So with it being the day before Thanksgiving, I’m switching over to holiday mode here on the blog. After today, normal blogging will resume on Monday (unless something really big happens, which I rather hope it doesn’t, considering what that usually entails). I’ve already made a base of turkey gravy (from turkey neck and wing tips), so I have that in advance, and tonight I’ll be making my usual chocolate pecan pie and this year, another dessert that’s nontraditional (as was last year’s cranberry-lime pie).. Both our college-age kids had left before we had a chance to pick blackberries with them, so when my wife and I were able to, we both made some blackberry cobbler with the fresh starting material (results from September at right), but also froze a cobbler-sized batch of the berries to use at Thanksgiving. I can post the recipe for that one if desired, but I’m assuming that it’s sort of out-of-season for most readers.
Otherwise, the kitchen synthesis work will take pretty much the same form it always does around here. I’m definitely with the Washington Post‘s Megan McArdle on this one – we don’t scour the food blogs for the latest new way to cook the turkey or the hot new side dish (parsnips with harissa! rutabaga foam!) We’ve made pretty much the same lineup for over twenty years now, occasionally adding an extra dish for a one-year appearance, but keeping the rest of the team intact. We buy a kosher turkey to save on the trouble of brining another bird, and the only fancy thing we do while roasting it is to cook it upside down on a rack for the first hour and a half or so and then flip it over (seems to help with keeping the breast from drying out and gives the dark meat a chance to cook a bit faster, which it needs).

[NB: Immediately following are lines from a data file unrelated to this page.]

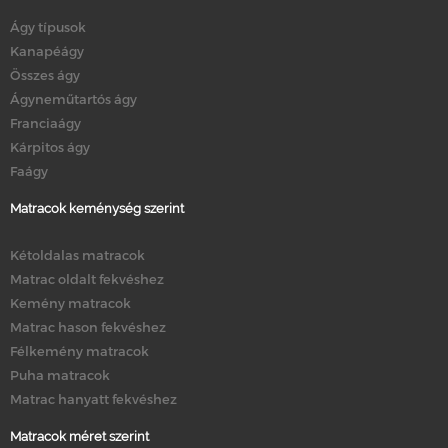
Ágy típusok
Kanapéágy
Összes ágy
Ágyneműtartós ágy
Franciaágy
Kárpitos ágy
Faágy
Matracok keménység szerint
Kétoldalas matracok
Matrac oldalt fekvéshez
Kemény matracok
Matrac hason fekvéshez
Félkemény matracok
Puha matracok
Matrac hanyatt fekvéshez
Matracok méret szerint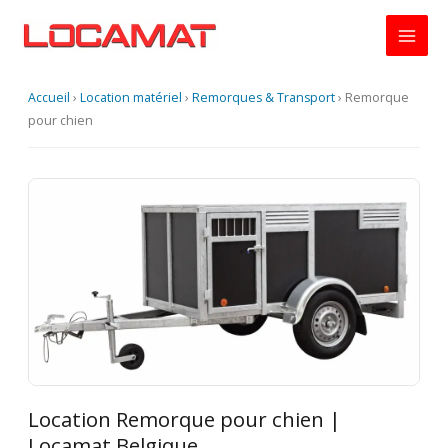
Aller
au
contenu
Accueil
›
Location matériel
›
Remorques & Transport
›
Remorque
pour chien
Location Remorque pour chien |
Locamat Belgique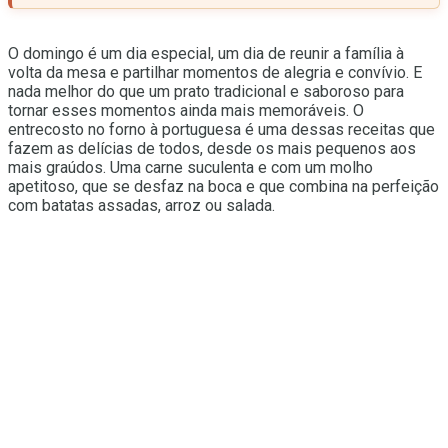
O domingo é um dia especial, um dia de reunir a família à
volta da mesa e partilhar momentos de alegria e convívio. E
nada melhor do que um prato tradicional e saboroso para
tornar esses momentos ainda mais memoráveis. O
entrecosto no forno à portuguesa é uma dessas receitas que
fazem as delícias de todos, desde os mais pequenos aos
mais graúdos. Uma carne suculenta e com um molho
apetitoso, que se desfaz na boca e que combina na perfeição
com batatas assadas, arroz ou salada.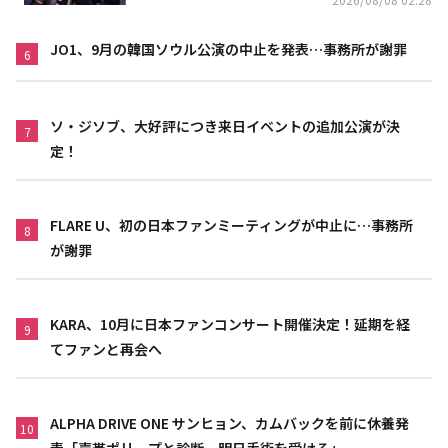
JO1、9月の韓国ソウル公演の中止を発表…事務所が謝罪
6
ソ・ジソブ、大好評につき来日イベントの追加公演が決
7
定！
FLARE U、初の日本ファンミーティングが中止に…事務所
8
が謝罪
KARA、10月に日本ファンコンサート開催決定！延期を経
9
てファンと再会へ
ALPHA DRIVE ONE サンヒョン、カムバックを前に休養発
10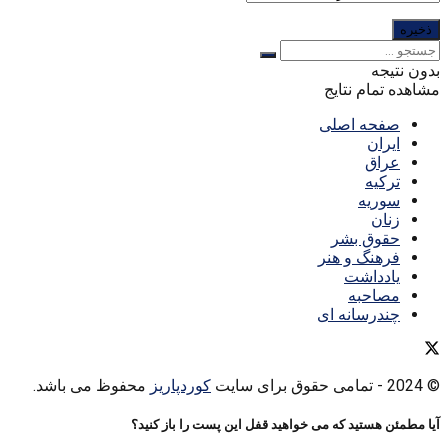
بدون نتیجه
مشاهده تمام نتایج
صفحه اصلی
ایران
عراق
ترکیه
سوریه
زنان
حقوق بشر
فرهنگ و هنر
یادداشت
مصاحبه
چندرسانه ای
© 2024
- تمامی حقوق برای سایت
کوردپاریز
محفوظ می باشد.
آیا مطمئن هستید که می خواهید قفل این پست را باز کنید؟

We have stuffing both in the turkey and in a separate pan, since we have a lot of customers (both of the kids have specifically requested large amounts this year). That’s my mother-in-law’s own recipe, which starts with store-bought seasoned bread cubes, but adds a goodly amount of a mixture of sauteed onions, celery, chopped apples, whole fresh cranberries and (seriously) chopped pepperoni sausage. We always have halved pan-roasted brussels sprouts, and I make green beans with chunks of country ham in them (my Southern contribution), and I make some creamed pearl onions with a sage-flavored sauce on them as well. We make mashed potatoes (Yukon Gold work well for that) and there’s the aforementioned turkey gravy, which is enhanced by the cooking liquid from the roasting turkey itself, and I add mushrooms and onions to it while making the stock itself. The Iranian contribution is “jeweled rice” (javaher pullo), which is basmati rice cooked with saffron, pistachios, almond slivers, small sour red zereshk berries, and orange zest. If the Bon Appetit people are looking for another hot trendy Thanksgiving side dish that no one’s made before, requires a lot of prep, and calls for ingredients that you probably don’t have (which seem to be the criteria), they can use that one because it actually works out great with the rest of the food. Their harissa parsnips I’m not so sure about.